Stored items
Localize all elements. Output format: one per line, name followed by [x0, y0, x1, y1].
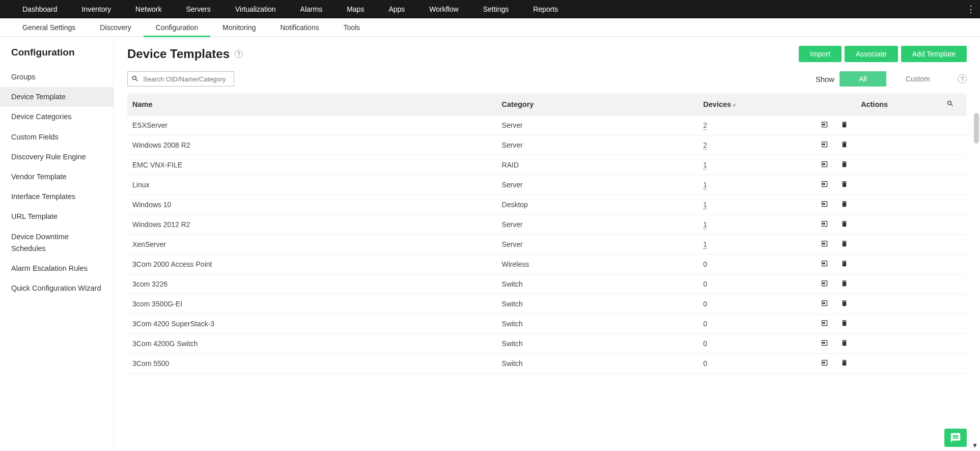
col-devices[interactable]: Devices▾: [698, 94, 816, 116]
add-template-button[interactable]: Add Template: [901, 46, 967, 62]
export-icon[interactable]: [821, 140, 828, 150]
export-icon[interactable]: [821, 180, 828, 189]
import-button[interactable]: Import: [799, 46, 842, 62]
sidebar-item-quick-configuration-wizard[interactable]: Quick Configuration Wizard: [0, 278, 114, 298]
topnav-item-reports[interactable]: Reports: [521, 0, 570, 18]
cell-name[interactable]: Windows 2012 R2: [127, 215, 497, 235]
more-menu-icon[interactable]: ⋮: [966, 5, 975, 14]
show-all-button[interactable]: All: [839, 71, 886, 87]
cell-spacer: [933, 334, 967, 354]
export-icon[interactable]: [821, 359, 828, 368]
corner-caret-icon[interactable]: ▼: [972, 442, 978, 449]
sidebar-item-device-categories[interactable]: Device Categories: [0, 107, 114, 127]
cell-devices[interactable]: 1: [698, 215, 816, 235]
export-icon[interactable]: [821, 121, 828, 130]
cell-devices[interactable]: 2: [698, 116, 816, 135]
topnav-item-workflow[interactable]: Workflow: [417, 0, 470, 18]
cell-name[interactable]: 3com 3226: [127, 274, 497, 294]
search-input[interactable]: [127, 71, 234, 87]
topnav-item-inventory[interactable]: Inventory: [70, 0, 124, 18]
help-icon[interactable]: ?: [235, 50, 243, 58]
scrollbar[interactable]: [974, 113, 979, 144]
subnav-item-general-settings[interactable]: General Settings: [10, 18, 88, 37]
subnav-item-monitoring[interactable]: Monitoring: [210, 18, 268, 37]
cell-devices[interactable]: 0: [698, 354, 816, 374]
delete-icon[interactable]: [841, 180, 848, 189]
show-custom-button[interactable]: Custom: [886, 71, 949, 87]
cell-spacer: [933, 195, 967, 215]
delete-icon[interactable]: [841, 140, 848, 150]
table-row: XenServerServer1: [127, 235, 967, 255]
delete-icon[interactable]: [841, 160, 848, 170]
export-icon[interactable]: [821, 220, 828, 229]
delete-icon[interactable]: [841, 359, 848, 368]
cell-name[interactable]: Linux: [127, 175, 497, 195]
cell-name[interactable]: Windows 10: [127, 195, 497, 215]
cell-devices[interactable]: 1: [698, 195, 816, 215]
sidebar-item-alarm-escalation-rules[interactable]: Alarm Escalation Rules: [0, 259, 114, 278]
sidebar-item-device-template[interactable]: Device Template: [0, 87, 114, 107]
topnav-item-settings[interactable]: Settings: [471, 0, 521, 18]
export-icon[interactable]: [821, 240, 828, 249]
topnav-item-virtualization[interactable]: Virtualization: [223, 0, 288, 18]
sidebar-item-interface-templates[interactable]: Interface Templates: [0, 187, 114, 207]
cell-name[interactable]: 3Com 4200 SuperStack-3: [127, 314, 497, 334]
cell-devices[interactable]: 0: [698, 334, 816, 354]
subnav-item-configuration[interactable]: Configuration: [144, 18, 210, 37]
export-icon[interactable]: [821, 279, 828, 289]
col-category[interactable]: Category: [497, 94, 698, 116]
cell-name[interactable]: 3Com 2000 Access Point: [127, 255, 497, 274]
delete-icon[interactable]: [841, 121, 848, 130]
sidebar-item-groups[interactable]: Groups: [0, 67, 114, 87]
export-icon[interactable]: [821, 319, 828, 328]
show-help-icon[interactable]: ?: [958, 74, 967, 83]
column-search-icon[interactable]: [946, 100, 954, 107]
export-icon[interactable]: [821, 160, 828, 170]
sidebar-item-device-downtime-schedules[interactable]: Device Downtime Schedules: [0, 227, 114, 259]
delete-icon[interactable]: [841, 319, 848, 328]
cell-name[interactable]: EMC VNX-FILE: [127, 155, 497, 175]
sidebar-item-custom-fields[interactable]: Custom Fields: [0, 127, 114, 147]
topnav-item-alarms[interactable]: Alarms: [288, 0, 335, 18]
cell-devices[interactable]: 0: [698, 294, 816, 314]
delete-icon[interactable]: [841, 260, 848, 269]
cell-name[interactable]: XenServer: [127, 235, 497, 255]
delete-icon[interactable]: [841, 240, 848, 249]
cell-devices[interactable]: 1: [698, 235, 816, 255]
export-icon[interactable]: [821, 299, 828, 308]
col-search[interactable]: [933, 94, 967, 116]
cell-name[interactable]: 3Com 5500: [127, 354, 497, 374]
sidebar-item-url-template[interactable]: URL Template: [0, 207, 114, 227]
cell-devices[interactable]: 1: [698, 155, 816, 175]
cell-name[interactable]: 3Com 4200G Switch: [127, 334, 497, 354]
subnav-item-tools[interactable]: Tools: [331, 18, 373, 37]
topnav-item-dashboard[interactable]: Dashboard: [10, 0, 70, 18]
delete-icon[interactable]: [841, 200, 848, 209]
topnav-item-servers[interactable]: Servers: [174, 0, 222, 18]
sidebar-item-discovery-rule-engine[interactable]: Discovery Rule Engine: [0, 147, 114, 167]
subnav-item-discovery[interactable]: Discovery: [88, 18, 143, 37]
chat-fab[interactable]: [944, 429, 967, 447]
col-name[interactable]: Name: [127, 94, 497, 116]
export-icon[interactable]: [821, 200, 828, 209]
cell-name[interactable]: ESXServer: [127, 116, 497, 135]
topnav-item-maps[interactable]: Maps: [334, 0, 376, 18]
subnav-item-notifications[interactable]: Notifications: [268, 18, 331, 37]
cell-name[interactable]: Windows 2008 R2: [127, 135, 497, 155]
export-icon[interactable]: [821, 260, 828, 269]
topnav-item-network[interactable]: Network: [123, 0, 174, 18]
cell-devices[interactable]: 0: [698, 255, 816, 274]
topnav-item-apps[interactable]: Apps: [376, 0, 417, 18]
delete-icon[interactable]: [841, 220, 848, 229]
delete-icon[interactable]: [841, 299, 848, 308]
cell-name[interactable]: 3com 3500G-EI: [127, 294, 497, 314]
cell-devices[interactable]: 1: [698, 175, 816, 195]
cell-devices[interactable]: 0: [698, 314, 816, 334]
associate-button[interactable]: Associate: [845, 46, 898, 62]
delete-icon[interactable]: [841, 279, 848, 289]
delete-icon[interactable]: [841, 339, 848, 348]
cell-devices[interactable]: 2: [698, 135, 816, 155]
export-icon[interactable]: [821, 339, 828, 348]
sidebar-item-vendor-template[interactable]: Vendor Template: [0, 167, 114, 187]
cell-devices[interactable]: 0: [698, 274, 816, 294]
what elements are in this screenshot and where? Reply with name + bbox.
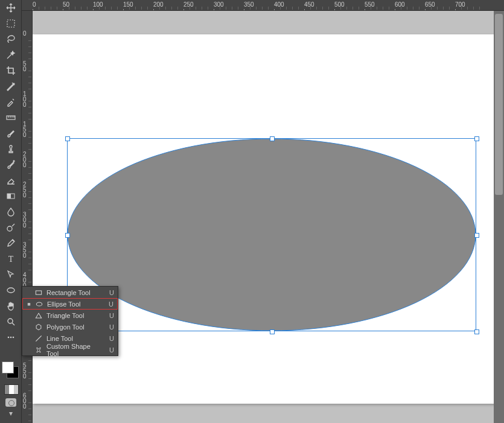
ruler-tick: 250 <box>23 182 31 198</box>
history-brush-tool[interactable] <box>0 157 22 173</box>
menu-item-shortcut: U <box>106 323 114 331</box>
ruler-tool[interactable] <box>0 110 22 126</box>
svg-marker-11 <box>9 412 13 416</box>
svg-point-4 <box>7 226 12 231</box>
ruler-tick: 350 <box>244 1 254 8</box>
triangle-icon <box>34 311 43 320</box>
foreground-color-swatch[interactable] <box>2 361 14 374</box>
svg-rect-0 <box>7 20 14 27</box>
menu-item-label: Line Tool <box>46 335 102 342</box>
custom-icon <box>34 346 43 354</box>
menu-item-label: Custom Shape Tool <box>46 343 102 357</box>
menu-item-label: Ellipse Tool <box>47 301 101 308</box>
svg-point-14 <box>36 302 42 305</box>
menu-item-shortcut: U <box>106 335 114 342</box>
menu-item-label: Rectangle Tool <box>46 289 102 296</box>
ruler-tick: 200 <box>23 151 31 168</box>
foreground-background-swatch[interactable] <box>2 361 20 380</box>
quick-mask-toggle[interactable] <box>5 398 16 407</box>
ruler-tick: 300 <box>23 212 31 228</box>
line-icon <box>34 334 43 343</box>
blur-tool[interactable] <box>0 204 22 220</box>
more-tool[interactable] <box>0 329 22 345</box>
shape-tool[interactable] <box>0 282 22 298</box>
shape-menu-item-polygon[interactable]: Polygon ToolU <box>22 321 118 332</box>
svg-text:T: T <box>8 255 14 264</box>
fill-stroke-swatches[interactable] <box>4 384 19 395</box>
shape-menu-item-rect[interactable]: Rectangle ToolU <box>22 287 118 298</box>
type-tool[interactable]: T <box>0 251 22 267</box>
svg-rect-3 <box>7 194 11 199</box>
ruler-tick: 100 <box>23 91 31 107</box>
lasso-tool[interactable] <box>0 31 22 47</box>
ruler-tick: 450 <box>304 1 314 8</box>
hand-tool[interactable] <box>0 298 22 314</box>
brush-tool[interactable] <box>0 126 22 141</box>
pen-tool[interactable] <box>0 235 22 251</box>
ruler-vertical[interactable]: 050100150200250300350400450500550600650 <box>22 11 33 423</box>
tool-panel: T <box>0 0 22 423</box>
eyedropper-tool[interactable] <box>0 94 22 110</box>
zoom-tool[interactable] <box>0 314 22 329</box>
svg-point-9 <box>10 337 12 339</box>
ruler-tick: 0 <box>23 31 31 36</box>
ruler-tick: 200 <box>153 1 164 8</box>
ruler-tick: 100 <box>93 1 103 8</box>
svg-point-7 <box>8 319 13 323</box>
polygon-icon <box>34 323 43 331</box>
magic-wand-tool[interactable] <box>0 47 22 63</box>
shape-menu-item-ellipse[interactable]: ■Ellipse ToolU <box>22 298 118 310</box>
scrollbar-thumb[interactable] <box>495 14 503 195</box>
ellipse-icon <box>35 300 43 308</box>
ruler-tick: 400 <box>274 1 284 8</box>
rect-icon <box>34 288 43 297</box>
menu-active-marker: ■ <box>27 301 31 307</box>
ruler-tick: 0 <box>33 1 36 8</box>
eraser-tool[interactable] <box>0 173 22 188</box>
marquee-tool[interactable] <box>0 16 22 31</box>
ruler-tick: 550 <box>365 1 375 8</box>
stamp-tool[interactable] <box>0 141 22 157</box>
ruler-tick: 650 <box>425 1 435 8</box>
slice-tool[interactable] <box>0 78 22 94</box>
toolbar-expand-handle[interactable] <box>8 411 13 417</box>
ellipse-shape[interactable] <box>67 138 476 331</box>
gradient-tool[interactable] <box>0 188 22 204</box>
crop-tool[interactable] <box>0 63 22 78</box>
svg-point-12 <box>68 139 476 331</box>
shape-menu-item-custom[interactable]: Custom Shape ToolU <box>22 344 118 355</box>
shape-menu-item-triangle[interactable]: Triangle ToolU <box>22 310 118 321</box>
svg-point-8 <box>8 337 10 339</box>
menu-item-label: Polygon Tool <box>46 323 102 331</box>
ruler-tick: 500 <box>334 1 345 8</box>
shape-tool-flyout: Rectangle ToolU■Ellipse ToolUTriangle To… <box>22 286 118 356</box>
menu-item-shortcut: U <box>106 312 114 319</box>
ruler-tick: 350 <box>23 242 31 258</box>
menu-item-shortcut: U <box>105 301 113 308</box>
ruler-tick: 150 <box>23 121 31 138</box>
ruler-horizontal[interactable]: 0501001502002503003504004505005506006507… <box>22 0 504 11</box>
svg-point-6 <box>7 288 14 293</box>
vertical-scrollbar[interactable] <box>494 11 504 423</box>
ruler-tick: 550 <box>23 363 31 379</box>
svg-rect-13 <box>36 290 41 294</box>
ruler-tick: 150 <box>123 1 133 8</box>
ruler-tick: 600 <box>23 393 31 409</box>
ruler-tick: 300 <box>214 1 224 8</box>
ruler-tick: 600 <box>395 1 405 8</box>
move-tool[interactable] <box>0 0 22 16</box>
path-select-tool[interactable] <box>0 267 22 282</box>
workspace[interactable] <box>33 11 504 423</box>
menu-item-label: Triangle Tool <box>46 312 102 319</box>
svg-point-10 <box>13 337 14 339</box>
ruler-tick: 700 <box>455 1 465 8</box>
menu-item-shortcut: U <box>106 346 114 354</box>
ruler-tick: 250 <box>183 1 194 8</box>
menu-item-shortcut: U <box>106 289 114 296</box>
dodge-tool[interactable] <box>0 220 22 235</box>
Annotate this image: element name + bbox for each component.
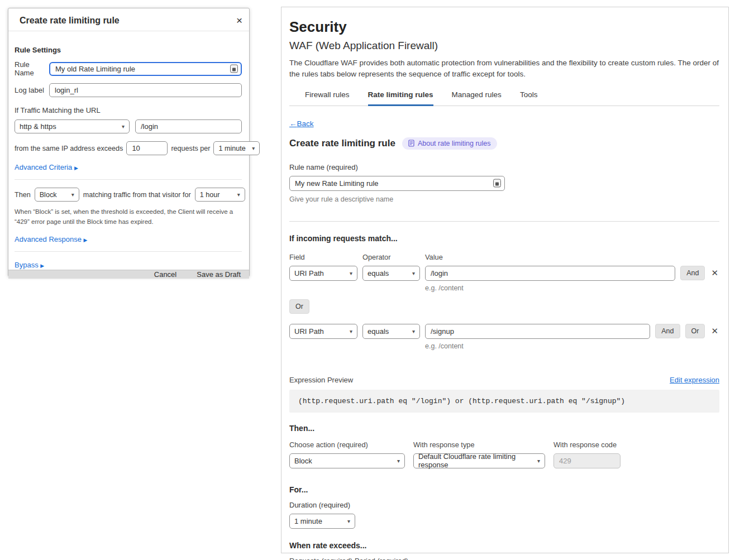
- action-select[interactable]: Block ▾: [289, 453, 405, 468]
- exceeds-prefix-text: from the same IP address exceeds: [15, 145, 123, 152]
- value-input[interactable]: [425, 324, 650, 339]
- back-arrow-icon: ←: [289, 119, 297, 128]
- rule-settings-heading: Rule Settings: [15, 46, 242, 54]
- log-label-input[interactable]: [49, 83, 242, 97]
- period-select[interactable]: 1 minute ▾: [213, 141, 260, 155]
- about-rate-limiting-badge[interactable]: About rate limiting rules: [402, 137, 497, 150]
- tab-rate-limiting-rules[interactable]: Rate limiting rules: [368, 90, 433, 106]
- log-label-row: Log label: [15, 83, 242, 97]
- rule-name-input[interactable]: [49, 62, 242, 76]
- then-controls: Block ▾ Default Cloudflare rate limiting…: [289, 453, 719, 468]
- autofill-icon[interactable]: [493, 179, 501, 188]
- modal-header: Create rate limiting rule ×: [8, 8, 249, 31]
- form-title: Create rate limiting rule: [289, 138, 395, 149]
- about-badge-label: About rate limiting rules: [418, 140, 491, 147]
- operator-select[interactable]: equals ▾: [362, 266, 420, 281]
- save-as-draft-button[interactable]: Save as Draft: [197, 270, 241, 279]
- response-code-input: [553, 453, 621, 468]
- chevron-down-icon: ▾: [350, 270, 352, 276]
- field-column-label: Field: [289, 253, 357, 261]
- value-helper: e.g. /content: [425, 342, 719, 350]
- advanced-criteria-label: Advanced Criteria: [15, 163, 72, 171]
- rule-name-input[interactable]: [289, 176, 505, 191]
- rule-name-label: Rule name (required): [289, 163, 719, 171]
- duration-select-value: 1 minute: [294, 517, 322, 525]
- value-input[interactable]: [425, 266, 675, 281]
- autofill-icon[interactable]: [230, 65, 238, 73]
- tab-managed-rules[interactable]: Managed rules: [452, 90, 502, 106]
- condition-row: URI Path ▾ equals ▾ And ✕: [289, 266, 719, 281]
- expression-header: Expression Preview Edit expression: [289, 376, 719, 384]
- duration-select[interactable]: 1 hour ▾: [195, 188, 245, 202]
- modal-footer: Cancel Save as Draft: [8, 270, 249, 279]
- modal-title: Create rate limiting rule: [20, 16, 120, 26]
- condition-row: URI Path ▾ equals ▾ And Or ✕: [289, 324, 719, 339]
- action-select-value: Block: [294, 457, 312, 465]
- period-label: Period (required): [355, 557, 408, 560]
- for-section-heading: For...: [289, 485, 719, 494]
- log-label-label: Log label: [15, 86, 49, 94]
- response-type-select[interactable]: Default Cloudflare rate limiting respons…: [413, 453, 545, 468]
- operator-column-label: Operator: [362, 253, 420, 261]
- remove-condition-icon[interactable]: ✕: [710, 326, 719, 336]
- field-select-value: URI Path: [294, 327, 324, 336]
- caret-right-icon: ▶: [74, 165, 78, 171]
- page-subtitle: WAF (Web Application Firewall): [289, 40, 719, 52]
- form-title-row: Create rate limiting rule About rate lim…: [289, 137, 719, 150]
- bypass-link[interactable]: Bypass ▶: [15, 261, 44, 269]
- field-select[interactable]: URI Path ▾: [289, 266, 357, 281]
- back-link[interactable]: ←Back: [289, 119, 314, 128]
- bypass-label: Bypass: [15, 261, 39, 269]
- scheme-select[interactable]: http & https ▾: [15, 119, 130, 133]
- log-label-input-wrap: [49, 83, 242, 97]
- rate-section-heading: When rate exceeds...: [289, 541, 719, 550]
- divider: [289, 221, 719, 222]
- document-icon: [408, 140, 414, 147]
- or-connector-button[interactable]: Or: [289, 299, 309, 314]
- cancel-button[interactable]: Cancel: [154, 270, 176, 279]
- action-select[interactable]: Block ▾: [35, 188, 79, 202]
- operator-select[interactable]: equals ▾: [362, 324, 420, 339]
- requests-count-input[interactable]: [126, 141, 168, 155]
- field-select[interactable]: URI Path ▾: [289, 324, 357, 339]
- value-column-label: Value: [425, 253, 443, 261]
- duration-label: Duration (required): [289, 501, 719, 509]
- divider: [15, 179, 242, 180]
- close-icon[interactable]: ×: [236, 16, 242, 25]
- duration-select-value: 1 hour: [200, 191, 220, 199]
- operator-select-value: equals: [367, 327, 389, 336]
- tab-firewall-rules[interactable]: Firewall rules: [305, 90, 350, 106]
- rule-name-input-wrap: [289, 176, 505, 191]
- waf-tabs: Firewall rules Rate limiting rules Manag…: [289, 90, 719, 106]
- modal-body: Rule Settings Rule Name Log label If Tra…: [8, 31, 249, 270]
- back-label: Back: [297, 119, 314, 128]
- remove-condition-icon[interactable]: ✕: [710, 268, 719, 278]
- duration-select[interactable]: 1 minute ▾: [289, 514, 355, 529]
- chevron-down-icon: ▾: [412, 270, 415, 276]
- and-button[interactable]: And: [680, 266, 705, 280]
- advanced-criteria-link[interactable]: Advanced Criteria ▶: [15, 163, 78, 171]
- tab-tools[interactable]: Tools: [520, 90, 538, 106]
- caret-right-icon: ▶: [84, 237, 88, 243]
- condition-column-labels: Field Operator Value: [289, 253, 719, 261]
- requests-per-text: requests per: [171, 145, 210, 152]
- chevron-down-icon: ▾: [350, 328, 352, 334]
- field-select-value: URI Path: [294, 269, 324, 277]
- rule-name-row: Rule Name: [15, 60, 242, 77]
- period-select-value: 1 minute: [218, 145, 245, 152]
- and-button[interactable]: And: [655, 324, 680, 338]
- edit-expression-link[interactable]: Edit expression: [670, 376, 719, 384]
- expression-code: (http.request.uri.path eq "/login") or (…: [289, 390, 719, 413]
- caret-right-icon: ▶: [40, 263, 44, 269]
- security-waf-panel: Security WAF (Web Application Firewall) …: [281, 7, 729, 553]
- create-rate-limiting-rule-modal: Create rate limiting rule × Rule Setting…: [8, 8, 250, 277]
- chevron-down-icon: ▾: [237, 192, 240, 198]
- response-type-select-value: Default Cloudflare rate limiting respons…: [418, 452, 533, 469]
- advanced-response-link[interactable]: Advanced Response ▶: [15, 235, 88, 243]
- or-button[interactable]: Or: [685, 324, 705, 338]
- url-input[interactable]: [135, 119, 242, 133]
- expression-preview-label: Expression Preview: [289, 376, 353, 384]
- then-row: Then Block ▾ matching traffic from that …: [15, 188, 242, 202]
- chevron-down-icon: ▾: [71, 192, 74, 198]
- action-label: Choose action (required): [289, 441, 413, 449]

● **EXERCISE INSTRUCTIONS**
Determine how many lines in the entries above contain the word "header", and respond with the number alone.

● **ANSWER BELOW**
2